Other important aspects

Best Paper Award for “Inconsistency Resolution in Merging Versions of Architectural Models” received at the Working IEEE/IFIP Conference on Software Architecture for this paper:

  • Hoa Khanh Dam, Alexander Reder, and Alexander Egyed: “Inconsistency Resolution in Merging Versions of Architectural Models”, 11th Working IEEE/IFIP Conference on Software Architecture (WICSA), Sydney, Australia, pp. 153-162

 

And the IEEE Software Best Paper award at the International Conference on Software Maintenance and Evolution for this paper:

  • Andreas Demuth, Roland Kretschmer, Alexander Egyed, and Davy Maes “Introducing Traceability and Consistency Checking for Change Impact Analysis across Engineering Tools in an Automation Solution Company: An Experience Report,” International Conference on Software Maintenance and Evolution (ICSME), Raleigh, NC, USA, October 2016, pp. 529-538.

 

The IEEE Computer Magazine chose our work on consistency for a cover feature

  • Alexander Egyed, Klaus Zeman, Peter Hehenberger, Andreas Demuth: „Maintaining Consistency across Engineering Artifacts.” IEEE Computer 51(2): 28-35, 2018

 

Moreover, the PI gave two keynotes that were strongly based on the results of this project

  • “Effectively Using and Reusing Engineering Knowledge in a Collaborative Engineering Environment,” at KKIO Software Engineering Conference, Rzeszów, Poland, September 2017.
  •  “Collaborative Engineering across Disciplines and Tools”, at Flanders MAKE Seminar on Improving systems engineering of mechatronic systems, Leuven, Belgium, March 2016.

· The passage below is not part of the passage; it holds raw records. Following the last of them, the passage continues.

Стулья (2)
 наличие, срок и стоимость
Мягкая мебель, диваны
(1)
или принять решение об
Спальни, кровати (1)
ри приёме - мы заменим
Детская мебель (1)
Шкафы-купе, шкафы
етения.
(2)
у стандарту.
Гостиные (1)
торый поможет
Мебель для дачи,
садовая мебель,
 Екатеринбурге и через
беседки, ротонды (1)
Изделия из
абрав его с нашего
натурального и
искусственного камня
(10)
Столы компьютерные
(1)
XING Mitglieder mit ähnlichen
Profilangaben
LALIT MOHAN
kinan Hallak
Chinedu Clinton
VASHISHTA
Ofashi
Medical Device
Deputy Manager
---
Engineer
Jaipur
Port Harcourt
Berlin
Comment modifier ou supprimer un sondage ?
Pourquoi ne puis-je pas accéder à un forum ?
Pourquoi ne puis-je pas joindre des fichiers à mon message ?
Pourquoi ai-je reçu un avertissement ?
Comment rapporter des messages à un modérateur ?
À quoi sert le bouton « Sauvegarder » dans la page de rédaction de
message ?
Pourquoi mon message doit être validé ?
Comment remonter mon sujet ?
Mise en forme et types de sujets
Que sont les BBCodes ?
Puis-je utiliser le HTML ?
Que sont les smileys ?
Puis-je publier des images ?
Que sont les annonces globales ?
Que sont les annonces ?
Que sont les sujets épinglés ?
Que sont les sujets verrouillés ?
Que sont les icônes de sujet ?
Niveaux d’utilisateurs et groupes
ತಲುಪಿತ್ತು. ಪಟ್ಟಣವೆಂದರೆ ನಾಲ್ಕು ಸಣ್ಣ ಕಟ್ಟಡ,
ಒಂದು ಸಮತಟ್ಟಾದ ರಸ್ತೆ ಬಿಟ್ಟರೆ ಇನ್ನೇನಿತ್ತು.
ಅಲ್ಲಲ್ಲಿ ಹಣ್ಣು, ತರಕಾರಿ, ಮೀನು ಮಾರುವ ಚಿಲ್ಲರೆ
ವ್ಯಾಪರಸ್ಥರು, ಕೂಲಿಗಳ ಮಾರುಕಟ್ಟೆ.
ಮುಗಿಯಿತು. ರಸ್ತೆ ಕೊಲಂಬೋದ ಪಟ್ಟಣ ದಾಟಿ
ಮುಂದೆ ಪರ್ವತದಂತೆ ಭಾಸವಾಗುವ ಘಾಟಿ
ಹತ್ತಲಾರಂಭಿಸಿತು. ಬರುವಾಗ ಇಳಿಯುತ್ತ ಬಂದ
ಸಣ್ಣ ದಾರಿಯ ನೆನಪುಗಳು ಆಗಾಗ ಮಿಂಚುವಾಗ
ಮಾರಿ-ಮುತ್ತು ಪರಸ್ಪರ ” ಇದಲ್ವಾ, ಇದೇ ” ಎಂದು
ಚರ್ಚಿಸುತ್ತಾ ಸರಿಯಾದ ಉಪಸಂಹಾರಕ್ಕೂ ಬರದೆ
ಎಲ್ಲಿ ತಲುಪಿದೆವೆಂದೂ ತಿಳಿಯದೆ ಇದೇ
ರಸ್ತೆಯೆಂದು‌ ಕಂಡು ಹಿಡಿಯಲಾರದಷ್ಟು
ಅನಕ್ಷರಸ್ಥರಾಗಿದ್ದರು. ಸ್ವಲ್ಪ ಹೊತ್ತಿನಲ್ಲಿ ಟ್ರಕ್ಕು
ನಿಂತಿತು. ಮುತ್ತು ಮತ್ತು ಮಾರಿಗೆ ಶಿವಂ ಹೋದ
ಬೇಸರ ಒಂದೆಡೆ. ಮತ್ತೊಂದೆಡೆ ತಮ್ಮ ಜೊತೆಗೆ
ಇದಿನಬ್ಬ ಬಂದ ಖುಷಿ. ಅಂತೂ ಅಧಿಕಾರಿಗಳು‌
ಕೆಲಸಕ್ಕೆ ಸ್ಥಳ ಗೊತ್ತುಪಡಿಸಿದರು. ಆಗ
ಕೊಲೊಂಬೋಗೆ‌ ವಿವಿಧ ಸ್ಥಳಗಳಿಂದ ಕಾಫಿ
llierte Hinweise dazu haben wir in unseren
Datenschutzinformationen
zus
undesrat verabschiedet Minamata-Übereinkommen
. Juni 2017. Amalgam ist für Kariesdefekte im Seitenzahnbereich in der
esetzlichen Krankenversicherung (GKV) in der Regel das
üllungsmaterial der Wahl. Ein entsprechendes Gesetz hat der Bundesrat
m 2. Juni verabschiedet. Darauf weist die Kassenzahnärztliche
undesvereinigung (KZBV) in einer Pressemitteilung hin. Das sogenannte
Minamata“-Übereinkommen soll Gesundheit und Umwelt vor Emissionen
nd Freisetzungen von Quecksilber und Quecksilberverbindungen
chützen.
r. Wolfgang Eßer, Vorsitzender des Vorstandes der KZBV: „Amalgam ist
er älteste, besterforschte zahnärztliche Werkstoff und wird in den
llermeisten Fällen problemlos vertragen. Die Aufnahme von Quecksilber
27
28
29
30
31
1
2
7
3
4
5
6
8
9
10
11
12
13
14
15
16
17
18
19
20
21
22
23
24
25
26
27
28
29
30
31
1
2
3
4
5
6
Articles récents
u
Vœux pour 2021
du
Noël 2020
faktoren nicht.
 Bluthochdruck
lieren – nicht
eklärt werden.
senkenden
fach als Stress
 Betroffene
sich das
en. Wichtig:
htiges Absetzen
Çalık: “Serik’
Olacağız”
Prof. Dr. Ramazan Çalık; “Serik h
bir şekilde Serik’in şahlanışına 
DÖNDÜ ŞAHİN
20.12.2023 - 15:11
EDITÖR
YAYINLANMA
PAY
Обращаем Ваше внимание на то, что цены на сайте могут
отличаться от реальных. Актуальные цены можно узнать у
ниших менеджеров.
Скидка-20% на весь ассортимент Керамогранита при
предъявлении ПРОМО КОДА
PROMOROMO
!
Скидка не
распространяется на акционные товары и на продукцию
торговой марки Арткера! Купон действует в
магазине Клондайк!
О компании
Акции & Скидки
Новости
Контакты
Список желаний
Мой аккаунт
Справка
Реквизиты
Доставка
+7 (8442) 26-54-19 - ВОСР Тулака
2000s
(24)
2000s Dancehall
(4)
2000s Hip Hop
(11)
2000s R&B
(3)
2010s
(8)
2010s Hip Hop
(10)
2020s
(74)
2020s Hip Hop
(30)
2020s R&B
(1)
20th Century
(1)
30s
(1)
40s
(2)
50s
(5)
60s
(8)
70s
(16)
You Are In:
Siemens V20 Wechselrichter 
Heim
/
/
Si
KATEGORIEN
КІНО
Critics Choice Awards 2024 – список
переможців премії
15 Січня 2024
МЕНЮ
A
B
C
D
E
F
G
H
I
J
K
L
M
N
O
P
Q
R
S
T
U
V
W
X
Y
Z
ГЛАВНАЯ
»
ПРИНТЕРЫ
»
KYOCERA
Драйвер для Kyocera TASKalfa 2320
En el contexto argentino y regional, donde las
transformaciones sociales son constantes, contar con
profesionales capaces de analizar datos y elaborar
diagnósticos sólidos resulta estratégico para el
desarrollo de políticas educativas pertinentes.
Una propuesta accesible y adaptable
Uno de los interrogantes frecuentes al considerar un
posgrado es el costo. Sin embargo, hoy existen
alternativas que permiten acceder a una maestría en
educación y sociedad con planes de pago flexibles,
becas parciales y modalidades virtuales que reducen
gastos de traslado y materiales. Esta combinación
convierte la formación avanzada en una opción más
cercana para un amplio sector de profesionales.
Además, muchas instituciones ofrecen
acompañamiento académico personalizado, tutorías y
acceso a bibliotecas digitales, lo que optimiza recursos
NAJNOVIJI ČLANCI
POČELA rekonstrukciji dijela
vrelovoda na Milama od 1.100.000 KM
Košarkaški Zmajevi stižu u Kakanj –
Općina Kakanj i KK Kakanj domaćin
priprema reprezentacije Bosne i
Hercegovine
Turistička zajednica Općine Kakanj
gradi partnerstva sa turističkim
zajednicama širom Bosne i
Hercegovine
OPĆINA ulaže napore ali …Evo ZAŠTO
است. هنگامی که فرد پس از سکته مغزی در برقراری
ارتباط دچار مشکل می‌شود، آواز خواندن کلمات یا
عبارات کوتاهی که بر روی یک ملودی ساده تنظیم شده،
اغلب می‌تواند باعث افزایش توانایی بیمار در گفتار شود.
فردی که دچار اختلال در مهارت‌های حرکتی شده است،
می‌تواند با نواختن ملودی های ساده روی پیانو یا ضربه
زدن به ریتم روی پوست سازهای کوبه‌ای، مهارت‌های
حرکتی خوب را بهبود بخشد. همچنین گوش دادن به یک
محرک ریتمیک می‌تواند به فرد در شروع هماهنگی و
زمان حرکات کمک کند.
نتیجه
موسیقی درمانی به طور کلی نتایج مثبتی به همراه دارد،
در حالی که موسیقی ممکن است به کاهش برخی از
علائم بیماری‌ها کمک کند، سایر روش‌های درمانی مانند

Finally, the PI gave a number of invited tasks that in part or full reflected on the work of this project

  • “On Consistency and the Impact of Changes in Collaborative Engineering.” At the Technical University of Munich, Germany, March 2018
  • „Wiederverwendung von Softwareprodukt- und Produktionswissen in variantenreichen Systemen,“ at the Software Research Day, May 2017
  • “Error Detection and Change Propagation in a Collaborative, Multi-Tool Engineering Environment,” at the University of Lisbon, April 2017
  • “Effective Reuse across Many Variants of Software Systems”, at the University of Luxemburg, Luxemburg, November 2015.
  • “Enhancing Clone-and-Own with Systematic Reuse for Developing Software Variants”, at the Pierre and Marie Curie University, Paris, France, February 2015.
  • “Extraction and Composition for Clone-and-Own and Evolving Product Lines”, at the University of Paderborn, November 2014.
  • “Extraction and Composition for Clone-and-Own”, at the Copenhagen Meeting on Variability, May 2014
  • “Linking and Constraining Engineering Artifacts”, at the University of Tübingen, Germany, February 2014.
  • “Consistency and the Impact of Changes during Model-Driven Engineering ,” at the University of Southern California, USA, July 2013.